PROMPT -> Write out every line below that includes the word "Tools".

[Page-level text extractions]
========================================

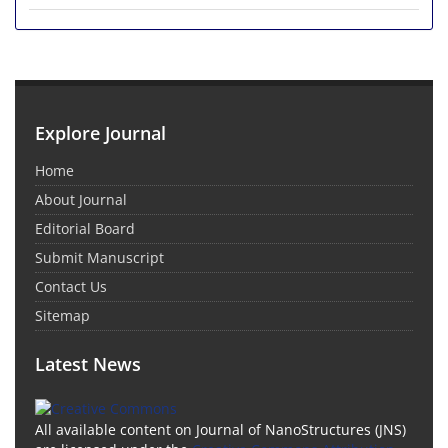
Explore Journal
Home
About Journal
Editorial Board
Submit Manuscript
Contact Us
Sitemap
Latest News
All available content on Journal of NanoStructures (JNS)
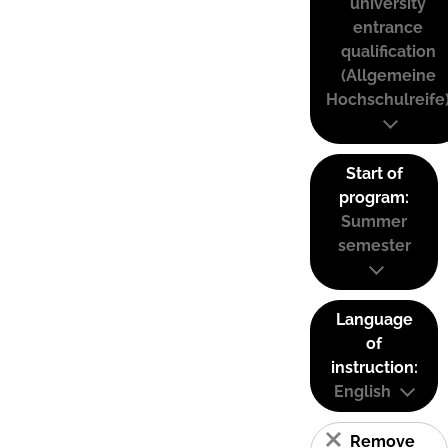
university
entrance
qualification
(Allgemeine
Hochschulreife
Start of
program:
Summer
semester
Language
of
instruction:
English
Remove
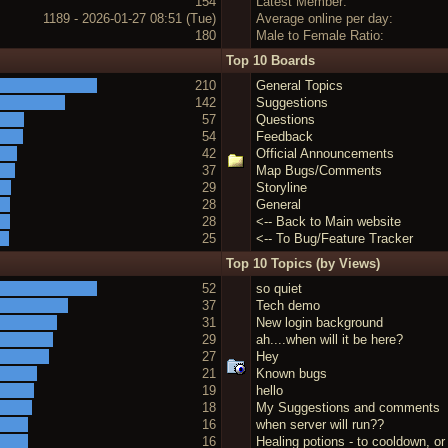
154
Latest Member:
1189 - 2026-01-27 08:51 (Tue)
Average online per day:
180
Male to Female Ratio:
Top 10 Boards
210
General Topics
142
Suggestions
57
Questions
54
Feedback
42
Official Announcements
37
Map Bugs/Comments
29
Storyline
28
General
28
<-- Back to Main website
25
<-- To Bug/Feature Tracker
Top 10 Topics (by Views)
52
so quiet
37
Tech demo
31
New login background
29
ah....when will it be here?
27
Hey
21
Known bugs
19
hello
18
My Suggestions and comments
16
when server will run??
16
Healing potions - to cooldown, or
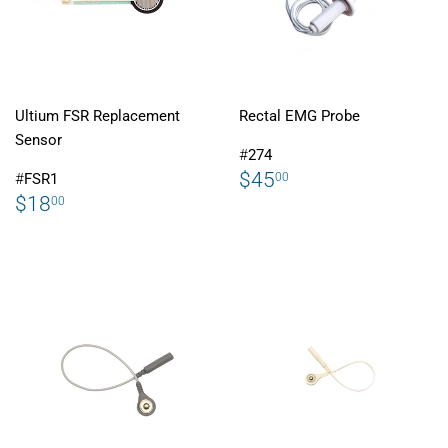
Ultium FSR Replacement
Rectal EMG Probe
Sensor
#
274
REGULAR
$45.00
$45
00
#
FSR1
PRICE
REGULAR
$18.00
$18
00
PRICE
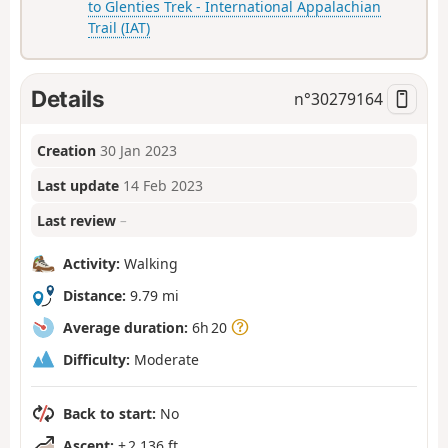
to Glenties Trek - International Appalachian
Trail (IAT)
Details
n°
30279164
Creation
30 Jan 2023
Last update
14 Feb 2023
Last review
–
Activity:
Walking
Distance:
9.79 mi
Average duration:
6h 20
Difficulty:
Moderate
Back to start:
No
Ascent:
+ 2,136 ft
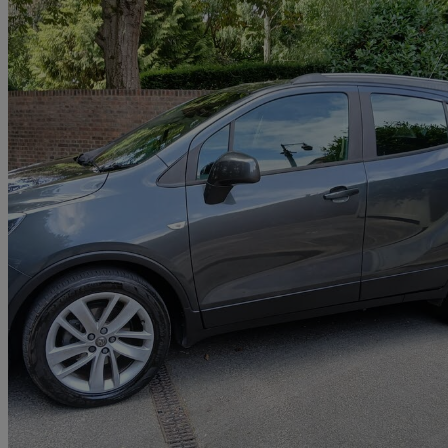
2018 Vauxhall Mokka X
1.4t Ecotec Active 5dr
73,000 miles
£6,495
Great De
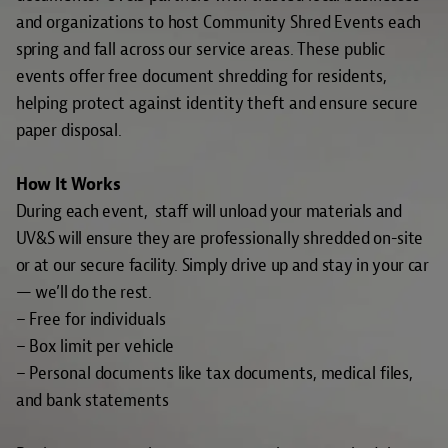
and organizations to host Community Shred Events each
spring and fall across our service areas. These public
events offer free document shredding for residents,
helping protect against identity theft and ensure secure
paper disposal.
How It Works
During each event, staff will unload your materials and
UV&S will ensure they are
professionally shredded
on-site
or at our secure facility. Simply drive up and stay in your car
— we’ll do the rest.
– Free for individuals
– Box limit per vehicle
– Personal documents like tax documents, medical files,
and bank statements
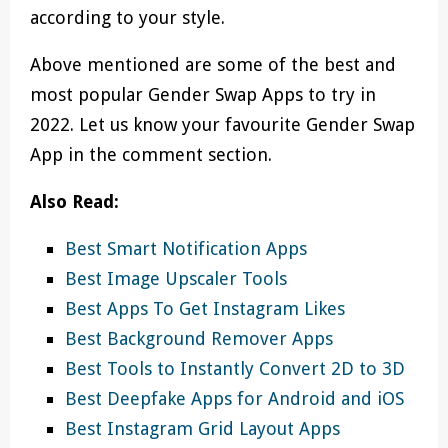
according to your style.
Above mentioned are some of the best and
most popular Gender Swap Apps to try in
2022. Let us know your favourite Gender Swap
App in the comment section.
Also Read:
Best Smart Notification Apps
Best Image Upscaler Tools
Best Apps To Get Instagram Likes
Best Background Remover Apps
Best Tools to Instantly Convert 2D to 3D
Best Deepfake Apps for Android and iOS
Best Instagram Grid Layout Apps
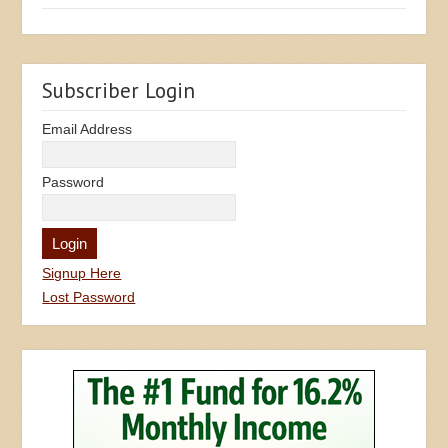
Subscriber Login
Email Address
Password
Signup Here
Lost Password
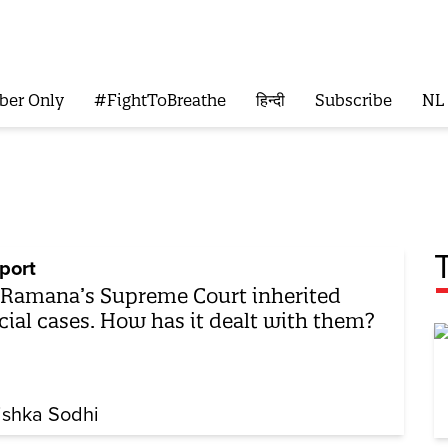
ber Only
#FightToBreathe
हिन्दी
Subscribe
NL
port
 Ramana’s Supreme Court inherited
cial cases. How has it dealt with them?
ishka Sodhi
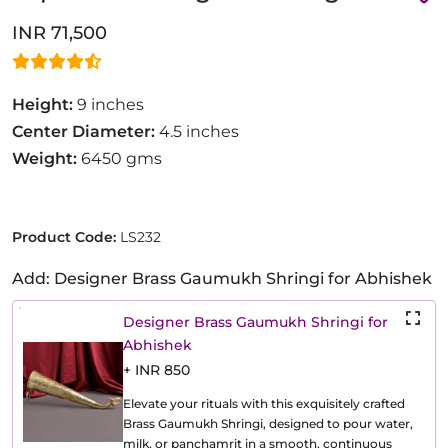
INR 71,500
Height:
9 inches
Center Diameter:
4.5 inches
Weight:
6450 gms
Product Code:
LS232
Add: Designer Brass Gaumukh Shringi for Abhishek
Designer Brass Gaumukh Shringi for
Abhishek
+ INR 850
Elevate your rituals with this exquisitely crafted
Brass Gaumukh Shringi, designed to pour water,
milk, or panchamrit in a smooth, continuous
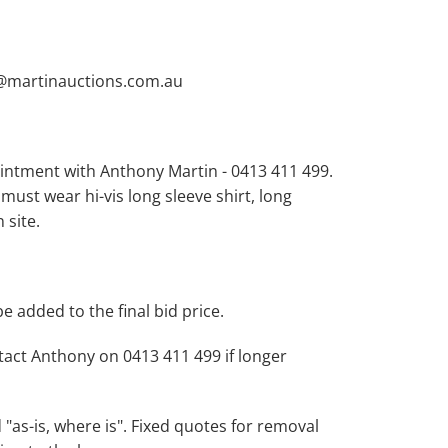
y@martinauctions.com.au
intment with Anthony Martin - 0413 411 499.
 must wear hi-vis long sleeve shirt, long
 site.
be added to the final bid price.
act Anthony on 0413 411 499 if longer
d "as-is, where is". Fixed quotes for removal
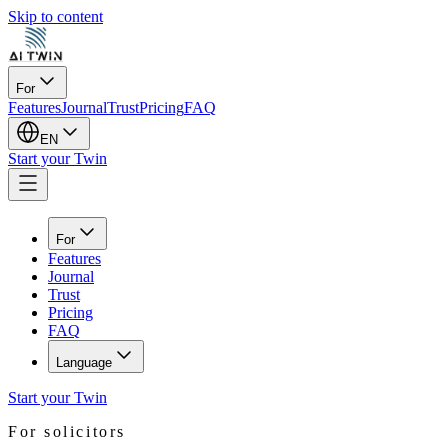
Skip to content
For
Features
Journal
Trust
Pricing
FAQ
EN
Start your Twin
For
Features
Journal
Trust
Pricing
FAQ
Language
Start your Twin
For solicitors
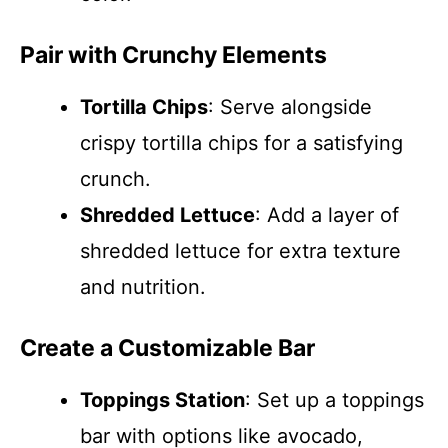
Pair with Crunchy Elements
Tortilla Chips
: Serve alongside
crispy tortilla chips for a satisfying
crunch.
Shredded Lettuce
: Add a layer of
shredded lettuce for extra texture
and nutrition.
Create a Customizable Bar
Toppings Station
: Set up a toppings
bar with options like avocado,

========================================

WRITTEN SOLUTION ->
Best Image Upscaler Tools
Best Tools to Instantly Convert 2D to 3D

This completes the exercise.